The first week of classes at IES has ended. I am officially (officially officially) STUDYING ABROAD!
It’s been a big week. Let me tell you what I’m taking:
1. Spanish 401B
My Spanish grammar class. So far, so good. I’ve used my host family as a resource for 99% of my homework. The class is taught by Rosana Pinera, the coordinator of all language classes at IES. She wears simply the best scarves. During times of great confusion and alarm, she speaks English with a British accent.
2. Spain & the European Union
This is going to be a hard class. I anticipate future blog posts bemoaning the intricacies of the European Union and the infinite wisdom of my professor. Professor Cuenca has been awarded honors from the European Union itself for his teaching. He’s been a professor since forever and he clearly loves economics. His spontaneity is not initially obvious, but the oral pop quiz at the end of our last class is evidence that the man, indeed, likes to surprise his students.
I love this class. Half of it is studio, half of it is plein air painting. Our teacher Ana is hilarious. (Think fiery red bob and a deep passion for graphite sticks.)
4. Internship Seminar
My internship is with the Official Association for PhD/Licensed Professionals in Art History & Calligraphy & Philosophy within the Greater Granada Area. The acronym (thank heavens there is an acronym) is CODOLI. The IES internship seminar meets once a week. We discuss progress, challenges, expectations…. all of the good stuff. Our professor, Ari, is the Spanish Mrs. Frizzle. She has crazy curly black hair and talks with her whole body. Her lecture is really just one big interpretive dance.

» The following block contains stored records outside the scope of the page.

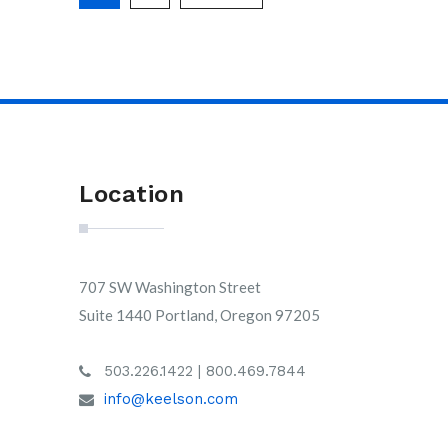
Location
707 SW Washington Street
Suite 1440 Portland, Oregon 97205
503.226.1422 | 800.469.7844
info@keelson.com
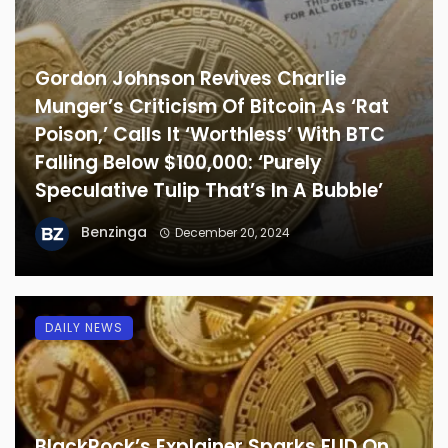
Gordon Johnson Revives Charlie
Munger’s Criticism Of Bitcoin As ‘Rat
Poison,’ Calls It ‘Worthless’ With BTC
Falling Below $100,000: ‘Purely
Speculative Tulip That’s In A Bubble’
Benzinga
December 20, 2024
DAILY NEWS
BlackRock’s Explainer Sparks FUD On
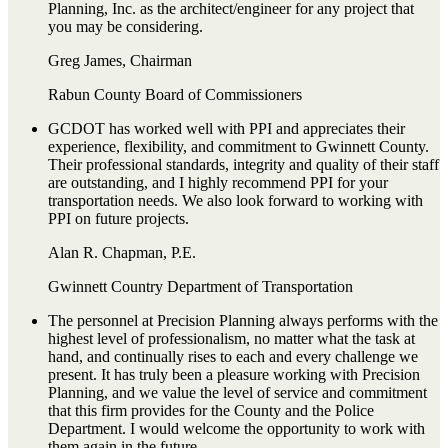
Planning, Inc. as the architect/engineer for any project that
you may be considering.
Greg James, Chairman
Rabun County Board of Commissioners
GCDOT has worked well with PPI and appreciates their
experience, flexibility, and commitment to Gwinnett County.
Their professional standards, integrity and quality of their staff
are outstanding, and I highly recommend PPI for your
transportation needs. We also look forward to working with
PPI on future projects.
Alan R. Chapman, P.E.
Gwinnett Country Department of Transportation
The personnel at Precision Planning always performs with the
highest level of professionalism, no matter what the task at
hand, and continually rises to each and every challenge we
present. It has truly been a pleasure working with Precision
Planning, and we value the level of service and commitment
that this firm provides for the County and the Police
Department. I would welcome the opportunity to work with
them again in the future.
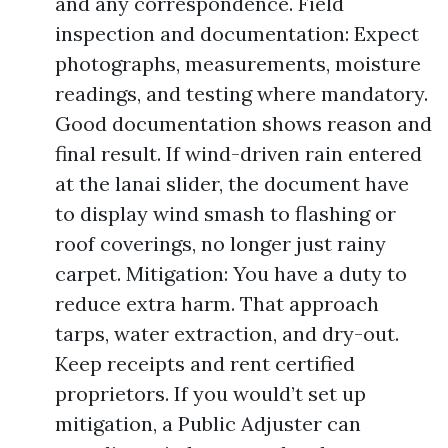
and any correspondence. Field
inspection and documentation: Expect
photographs, measurements, moisture
readings, and testing where mandatory.
Good documentation shows reason and
final result. If wind-driven rain entered
at the lanai slider, the document have
to display wind smash to flashing or
roof coverings, no longer just rainy
carpet. Mitigation: You have a duty to
reduce extra harm. That approach
tarps, water extraction, and dry-out.
Keep receipts and rent certified
proprietors. If you would’t set up
mitigation, a Public Adjuster can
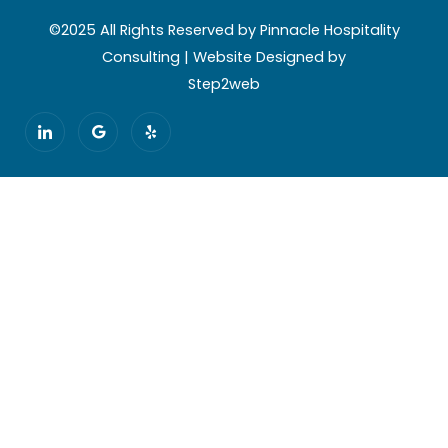
©2025 All Rights Reserved by Pinnacle Hospitality
Consulting | Website Designed by
Step2web
I
G
Y
c
o
e
o
o
l
n
g
p
-
l
l
e
i
n
k
e
d
i
n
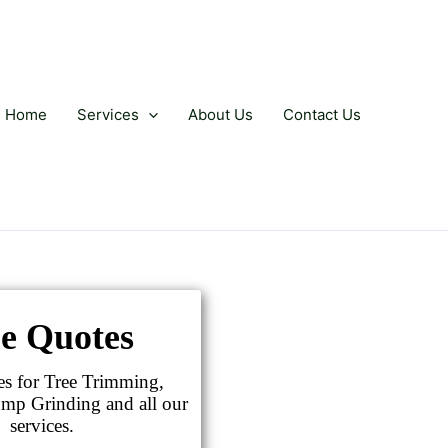
Home
Services
About Us
Contact Us
e Quotes
es for Tree Trimming,
mp Grinding and all our
services.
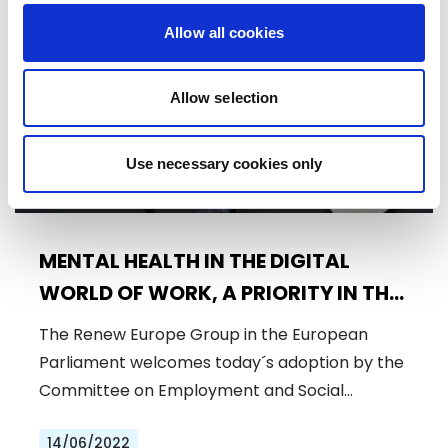
Press Release
Allow all cookies
Allow selection
Use necessary cookies only
MENTAL HEALTH IN THE DIGITAL
WORLD OF WORK, A PRIORITY IN THE
POST-PANDEMIC REALITY
The Renew Europe Group in the European
Parliament welcomes today´s adoption by the
Committee on Employment and Social…
14/06/2022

5. Islamic Art & Architecture
Taught by Guadalupe Romero (AKA, Lupe). Lupe is my professor and also my internship supervisor. She looks very Northeastern American. Like a blue-eyed Massachusetts woman with a Labrador retriever and a Lands End sweater. But don’t be fooled. She’s very Spanish – and she never ever speaks in English. Our course is split between in-class lecture and site visits.
All of my classes are taught in Spanish, and all of my classes are taught at the IES center. IES students also have the option to enroll in courses at the University of Granada. (That school has everything you could ever hope to study.)
The grading scale in Spain is out of 10.
9 – 10 = outstanding
7 – 8 = notable
6 = good
5 = pass
1 – 4 = fail
The University of Granada professors always use this scale. The IES professors almost always use this scale.
Wofford College takes both the class credit and the grade – which means that your abroad classes appear on your transcript and your final grades factor into your GPA.
Because some American schools (like Wofford) transfer back the final grade, IES translates the Spanish scoring system. The breakdown for the American students is generally:
9 – 10 = A
8 = A-
7 = B+
6 = B
5 = B-
1 – 4 = F
It’s a pretty generous translation. If you don’t fail, the lowest grade IES will send home is a B-. If you are failing, you can withdraw from classes. It’ll appear on the transcript, but at least you didn’t fail.
Moodle continues to haunt students in Spain.